The ruling is a sharp reversal in a lawsuit that has been working its way through the court system for more than a decade.
The City of Lake Oswego passed an ordinance in 2012 prohibiting public access to Oswego Lake, the lake at the center of the city, through two public parks in the downtown area: Millennium Plaza Park and Sundeleaf Plaza.
Nearly all of the rest of the land around the perimeter of the lake is private residential property.
Plaintiffs Mark Kramer and Todd Prager filed a lawsuit challenging the ordinance, arguing that under Oregon's public trust doctrine, all navigable waterways that existed at the time of Oregon's statehood are state-owned and come with a right of public access.
The Lake Corporation, which manages the lake and is owned by the waterfront homeowners, joined the lawsuit as a co-defendant along with the city and the State of Oregon.
The central dispute in the case is about whether Oswego Lake qualifies as a navigable body of water that would be subject to the public trust doctrine.
The lake is naturally-occurring and was known as Sucker Lake at the time that Oregon gained statehood, but it was later artificially raised and expanded through the addition of a dam at its eastern end.
As summarized in Lininger's opinion, the plaintiffs argued that the entire current lake is subject to the public trust doctrine, and that the city therefore can't legally block access through public property like the parks.
The state's position was that it owns the original lake, but not the expanded portion, and that there is no public right of access through the city parks.
The Lake Corporation's position is that there is no right of public access because none of the lake is subject to the public trust doctrine.
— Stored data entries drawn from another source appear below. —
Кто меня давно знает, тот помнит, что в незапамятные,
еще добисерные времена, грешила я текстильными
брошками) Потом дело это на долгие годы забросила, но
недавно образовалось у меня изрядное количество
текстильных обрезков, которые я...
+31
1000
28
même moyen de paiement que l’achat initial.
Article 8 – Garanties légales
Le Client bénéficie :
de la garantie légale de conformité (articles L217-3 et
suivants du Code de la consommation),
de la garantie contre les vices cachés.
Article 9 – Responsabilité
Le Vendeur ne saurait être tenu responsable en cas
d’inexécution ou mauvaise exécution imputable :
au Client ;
The city joined the corporation's position "to the extent that it seeks denial and dismissal of Plaintiff's claims," Lininger wrote.
The city has also argued that allowing public access through the parks would create safety and liability risks because those spaces weren't designed with lake ingress and egress in mind, as reported by the Portland Tribune.
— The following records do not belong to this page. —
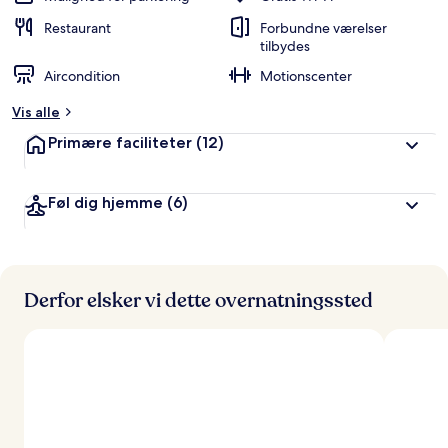
Restaurant
Forbundne værelser
tilbydes
Aircondition
Motionscenter
Vis alle
Primære faciliteter
(12)
Føl dig hjemme
(6)
Derfor elsker vi dette overnatningssted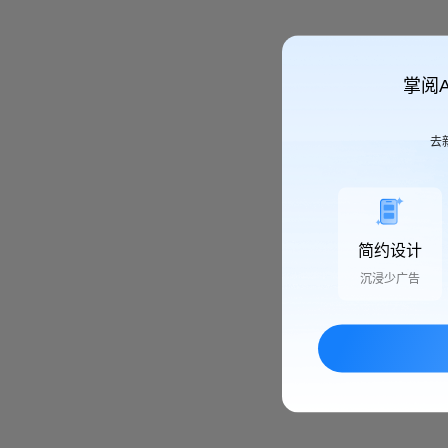
掌阅
去
简约设计
沉浸少广告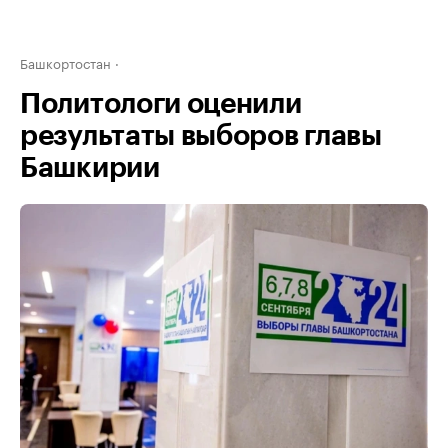
Башкортостан
Политологи оценили
результаты выборов главы
Башкирии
The plaintiffs lost in Clackamas County Circuit Court and in the Oregon Court of Appeals, but they appealed to the Oregon Supreme Court, and in 2019 the Court declined to rule on the central issue, instead sending the case back to the Circuit Court to be re-evaluated.
Lininger's ruling concludes that Sucker Lake was navigable at statehood, and Oregon therefore owns the lakebed up to the original high-water mark, and the public trust doctrine applies to all land and water up to that mark.
The plaintiffs have not established that the state owns the land beneath the expanded portion of the lake, Lininger ruled, but all the waters of the expanded lake are subject to the public trust doctrine.
"Oswego Lake's partial title-navigability, the public trust status of its waters, and the specific circumstances here create a public right of access to the lake from the City's public waterfront parks," she wrote.
Any city or state interference with the public right of access must be "objectively reasonable" given the purpose of the public trust doctrine and the specific circumstances, according to the ruling.
A second phase of the case, scheduled for July, will evaluate whether the city's original access prohibition ordinance and related policies constitute unreasonable interference with the public right of access.
In a statement on Thursday, the City of Lake Oswego said it did not take a position on the public trust doctrine, but reiterated its stance that allowing public lake access through the parks would be unsafe and create liability issues. It also said the prohibition ordinance would remain in effect until a final ruling in the case is determined.